Additionally, I consider performance, reliability, security and accessibility to ensure we are providing robust and practical solutions in a cost-conscious way.

What languages do you use in your work?

I come into this role as something of a professional generalist. While I primarily work with the Python programming language, I have also spent time on:

  • eLearning and content management systems in PHP
  • supporting front-end codebases in half a dozen JavaScript frameworks
  • computer vision systems and other non-web applications in languages like C++ and Java.

Across all of the work that I do, one of the most important languages is English. I need to support and coordinate with my colleagues and work with my clients, to build a common understanding of their requirements and values. Getting the best results requires a good understanding of the "why" questions, not just the "how"s.

What does your typical day look like?

A typical day varies from project to project but usually starts with coffee. Not just to wake up the brain but as an almost meditative time to draw the threads of my work together and plan out what I need to be doing in the day.

If there are some deep technical tasks with clear requirements, I'll block out a few hours to sit with the problem and find a good way to make it work. Often, this involves writing some tests first to be sure of the "business logic" and then building out the code that satisfies those tests.

Where the requirements still need refinement, I'll work with my team and clients to zero in on what is needed. Sometimes, this means designing solution architecture, experimenting and prototyping - but just as often, it is about actively listening and asking the right questions.

Additionally, we aim to not only solve the immediate problem but to ensure that it is maintainable for the future so that other developers and operational staff will be able to understand what this system does and why.
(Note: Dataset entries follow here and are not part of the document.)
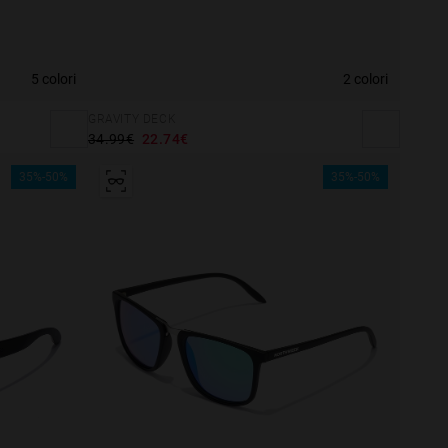
5 colori
2 colori
GRAVITY DECK
34.99€
22.74€
35%-50%
35%-50%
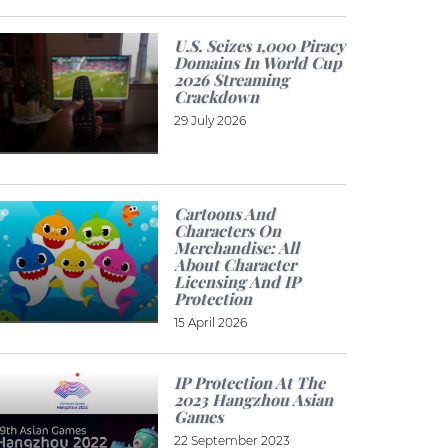
U.S. Seizes 1,000 Piracy
Domains In World Cup
2026 Streaming
Crackdown
29 July 2026
Cartoons And
Characters On
Merchandise: All
About Character
Licensing And IP
Protection
15 April 2026
IP Protection At The
2023 Hangzhou Asian
Games
22 September 2023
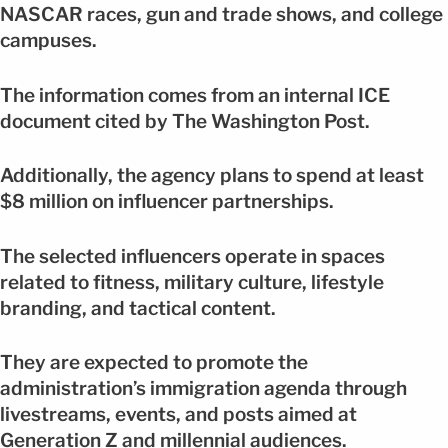
NASCAR races, gun and trade shows, and college
campuses.
The information comes from an internal ICE
document cited by The Washington Post.
Additionally, the agency plans to spend at least
$8 million on influencer partnerships.
The selected influencers operate in spaces
related to fitness, military culture, lifestyle
branding, and tactical content.
They are expected to promote the
administration’s immigration agenda through
livestreams, events, and posts aimed at
Generation Z and millennial audiences.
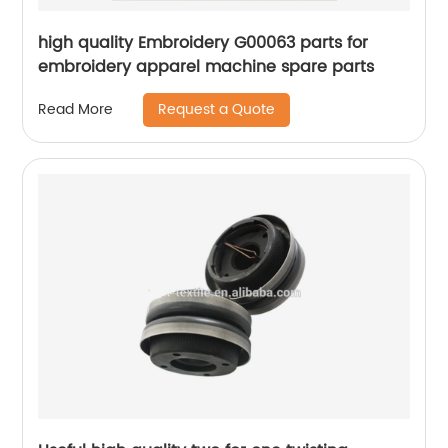
high quality Embroidery G00063 parts for
embroidery apparel machine spare parts
Request a Quote
Read More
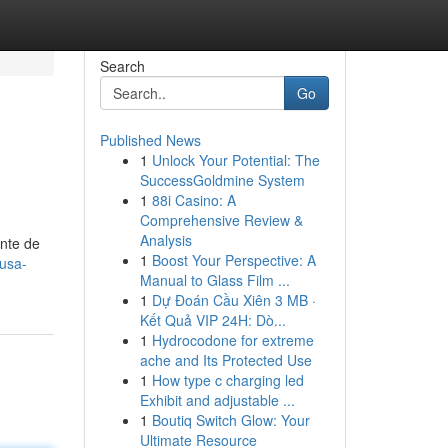
Search
Go
Published News
1
Unlock Your Potential: The
SuccessGoldmine System
1
88i Casino: A
Comprehensive Review &
Analysis
ante de
1
Boost Your Perspective: A
usa-
Manual to Glass Film ...
1
Dự Đoán Cầu Xiên 3 MB ·
Kết Quả VIP 24H: Dò...
1
Hydrocodone for extreme
ache and Its Protected Use
1
How type c charging led
Exhibit and adjustable ...
1
Boutiq Switch Glow: Your
Ultimate Resource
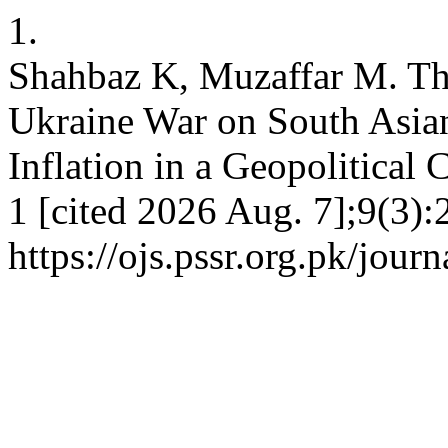
1.
Shahbaz K, Muzaffar M. The
Ukraine War on South Asia
Inflation in a Geopolitical 
1 [cited 2026 Aug. 7];9(3):
https://ojs.pssr.org.pk/jour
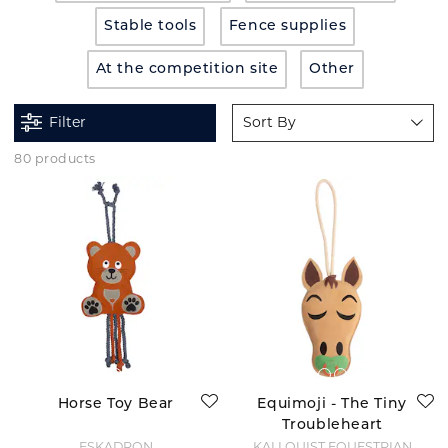
Stable tools
Fence supplies
At the competition site
Other
Filter
Sort By
80 products
Horse Toy Bear
Equimoji - The Tiny
Troubleheart
ESKADRON
KÄLLQUIST EQUESTRIAN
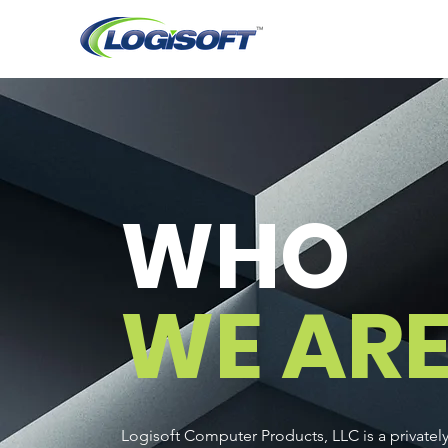
WHO
WE AR
Logisoft Computer Products, LLC is a private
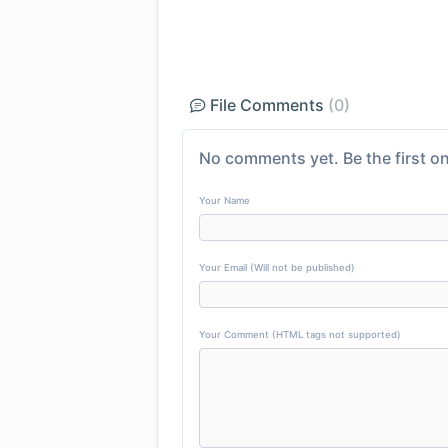
File Comments
(0)
No comments yet. Be the first on
Your Name
Your Email (Will not be published)
Your Comment (HTML tags not supported)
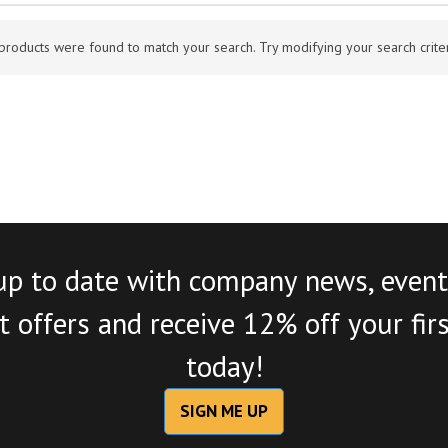
products were found to match your search. Try modifying your search criteri
up to date with company news, event
 offers and receive 12% off your fir
today!
SIGN ME UP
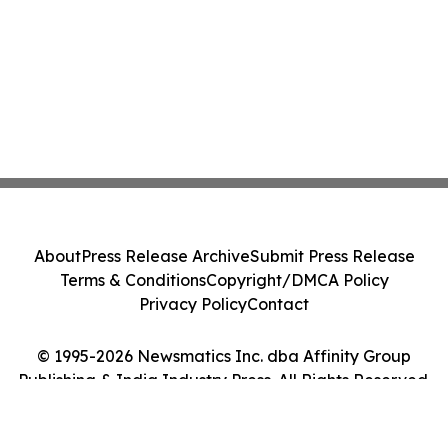
About
Press Release Archive
Submit Press Release
Terms & Conditions
Copyright/DMCA Policy
Privacy Policy
Contact
© 1995-2026 Newsmatics Inc. dba Affinity Group
Publishing & India Industry Press. All Rights Reserved.
Cookie Settings / Your Privacy Choices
Tell us about a recent problem you helped solve.

Recently, I had a client with an ongoing digital transformation programme. They needed to streamline their academic systems for reporting learners' grades to ease some of their administrative workloads during the busiest times of the year.

I built a system that takes in spreadsheet data via a file upload, checking that it is the right file type with all of the expected fields. First, it validates the data to ensure that the information supplied is in the right "shape". Next, the system verifies that information against other systems that store details about learners, courses and enrolments. If any discrepancies are discovered they're matched back to specific rows and cells on the spreadsheet.
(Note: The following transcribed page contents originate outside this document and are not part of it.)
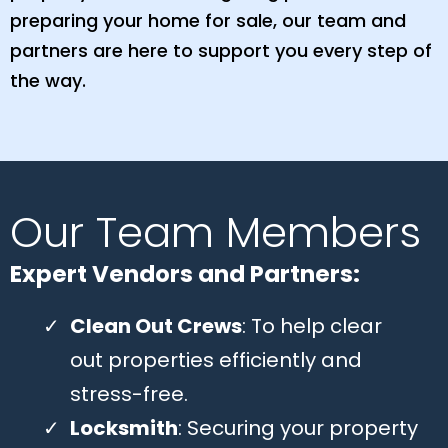
preparing your home for sale, our team and
partners are here to support you every step of
the way.
Our Team Members
Expert Vendors and Partners:
Clean Out Crews
: To help clear
out properties efficiently and
stress-free.
Locksmith
: Securing your property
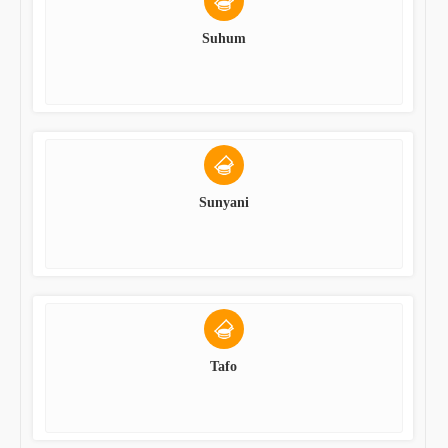
Suhum
Sunyani
Tafo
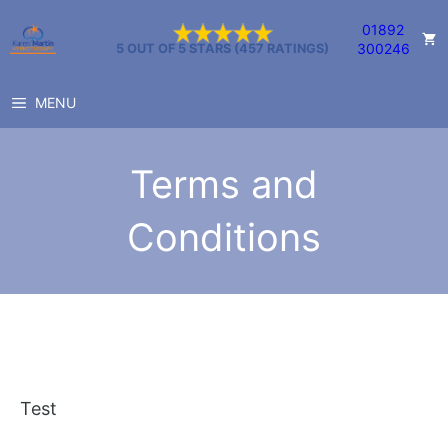
Skip
01892
to
300246
5 OUT OF 5 STARS (457 RATINGS)
content
MENU
Terms and
Conditions
Test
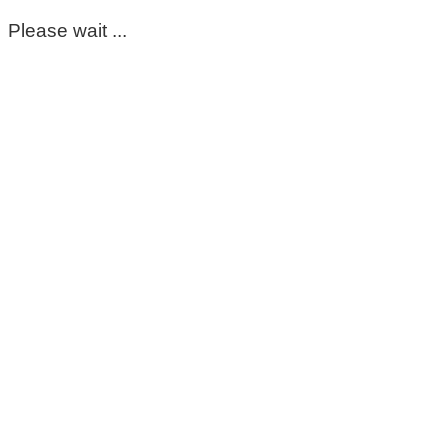
Please wait ...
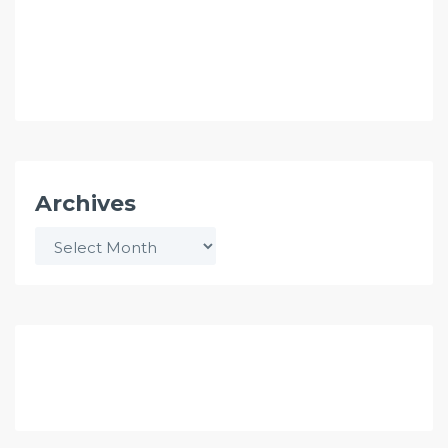
Archives
Archives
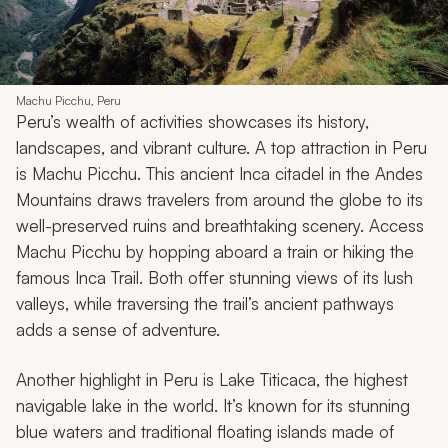
Machu Picchu, Peru
Peru’s wealth of activities showcases its history,
landscapes, and vibrant culture. A top attraction in Peru
is Machu Picchu. This ancient Inca citadel in the Andes
Mountains draws travelers from around the globe to its
well-preserved ruins and breathtaking scenery. Access
Machu Picchu by hopping aboard a train or hiking the
famous Inca Trail. Both offer stunning views of its lush
valleys, while traversing the trail’s ancient pathways
adds a sense of adventure.
Another highlight in Peru is Lake Titicaca, the highest
navigable lake in the world. It’s known for its stunning
blue waters and traditional floating islands made of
The system provides administrators with early visibility of any information quality problems rather than finding out later when things don't match their expectations. This means students can get their results reliably and without unforeseen delays.

What do you enjoy about working at Catalyst?
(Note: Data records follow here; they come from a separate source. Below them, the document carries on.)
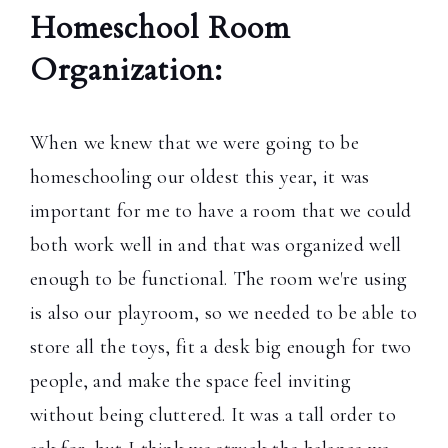
Homeschool Room
Organization:
When we knew that we were going to be
homeschooling our oldest this year, it was
important for me to have a room that we could
both work well in and that was organized well
enough to be functional. The room we're using
is also our playroom, so we needed to be able to
store all the toys, fit a desk big enough for two
people, and make the space feel inviting
without being cluttered. It was a tall order to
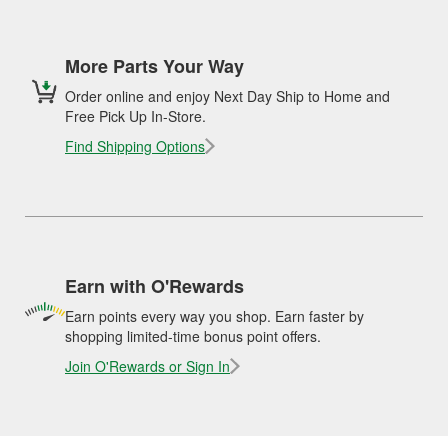
More Parts Your Way
Order online and enjoy Next Day Ship to Home and
Free Pick Up In-Store.
Find Shipping Options
Earn with O'Rewards
Earn points every way you shop. Earn faster by
shopping limited-time bonus point offers.
Join O'Rewards or Sign In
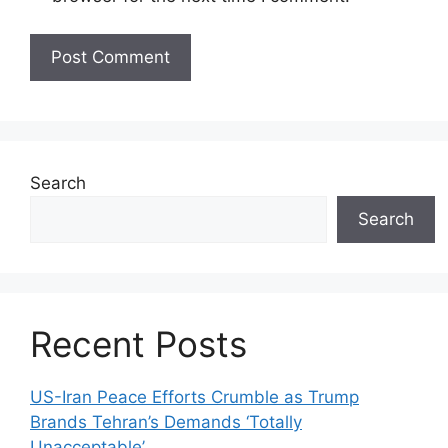
Search
Search
Recent Posts
US-Iran Peace Efforts Crumble as Trump
Brands Tehran’s Demands ‘Totally
Unacceptable’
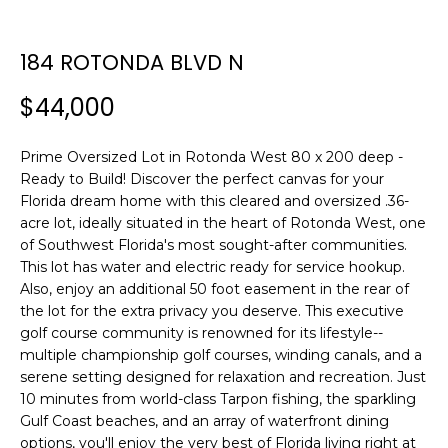
n
f
o
184 ROTONDA BLVD N
r
$44,000
m
a
t
Prime Oversized Lot in Rotonda West 80 x 200 deep -
i
Ready to Build! Discover the perfect canvas for your
o
Florida dream home with this cleared and oversized .36-
n
acre lot, ideally situated in the heart of Rotonda West, one
b
of Southwest Florida's most sought-after communities.
This lot has water and electric ready for service hookup.
e
Also, enjoy an additional 50 foot easement in the rear of
l
the lot for the extra privacy you deserve. This executive
o
golf course community is renowned for its lifestyle--
w
multiple championship golf courses, winding canals, and a
a
serene setting designed for relaxation and recreation. Just
n
10 minutes from world-class Tarpon fishing, the sparkling
d
Gulf Coast beaches, and an array of waterfront dining
w
options, you'll enjoy the very best of Florida living right at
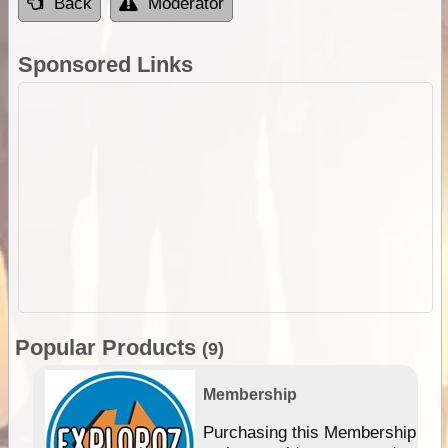
Back
Moderator
Sponsored Links
Popular Products
(9)
Membership
Purchasing this Membership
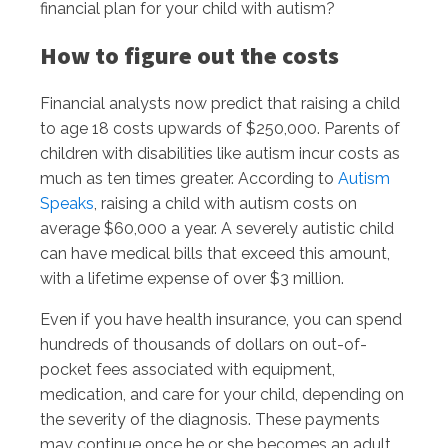
financial plan for your child with autism?
How to figure out the costs
Financial analysts now predict that raising a child
to age 18 costs upwards of $250,000. Parents of
children with disabilities like autism incur costs as
much as ten times greater. According to
Autism
Speaks
, raising a child with autism costs on
average $60,000 a year. A severely autistic child
can have medical bills that exceed this amount,
with a lifetime expense of over $3 million.
Even if you have health insurance, you can spend
hundreds of thousands of dollars on out-of-
pocket fees associated with equipment,
medication, and care for your child, depending on
the severity of the diagnosis. These payments
may continue once he or she becomes an adult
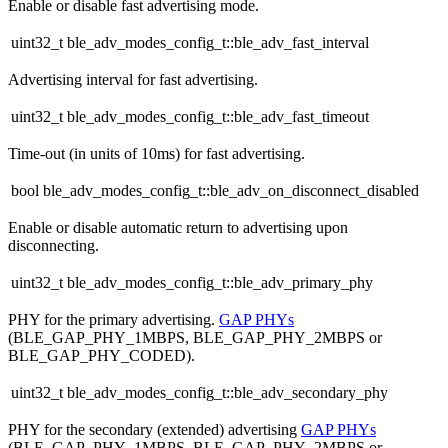
Enable or disable fast advertising mode.
uint32_t ble_adv_modes_config_t::ble_adv_fast_interval
Advertising interval for fast advertising.
uint32_t ble_adv_modes_config_t::ble_adv_fast_timeout
Time-out (in units of 10ms) for fast advertising.
bool ble_adv_modes_config_t::ble_adv_on_disconnect_disabled
Enable or disable automatic return to advertising upon
disconnecting.
uint32_t ble_adv_modes_config_t::ble_adv_primary_phy
PHY for the primary advertising.
GAP PHYs
(BLE_GAP_PHY_1MBPS, BLE_GAP_PHY_2MBPS or
BLE_GAP_PHY_CODED).
uint32_t ble_adv_modes_config_t::ble_adv_secondary_phy
PHY for the secondary (extended) advertising
GAP PHYs
(BLE_GAP_PHY_1MBPS, BLE_GAP_PHY_2MBPS or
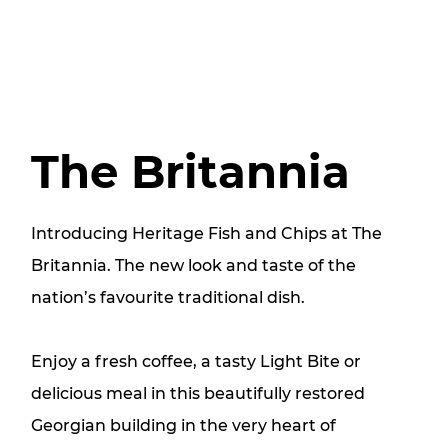
The Britannia
Introducing Heritage Fish and Chips at The
Britannia. The new look and taste of the
nation’s favourite traditional dish.
Enjoy a fresh coffee, a tasty Light Bite or
delicious meal in this beautifully restored
Georgian building in the very heart of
I started working here nearly ten years ago when some regulations changed, and I suddenly didn't have the funds to finish my Computer Science/Education PhD. One of the things that attracted me to Catalyst was its open source ethos: contributing to not just a company but to communities. Sharing the features that we build on open platforms and frameworks means that we can all spend more time doing new things, improving the software and serving more people's needs.

That's also a large part of why I'm still working here ten years later. I get to collaborate with great people, tackling novel and interesting real-world problems and generally making things better in meaningful ways. That is a culture I am proud to be a part of.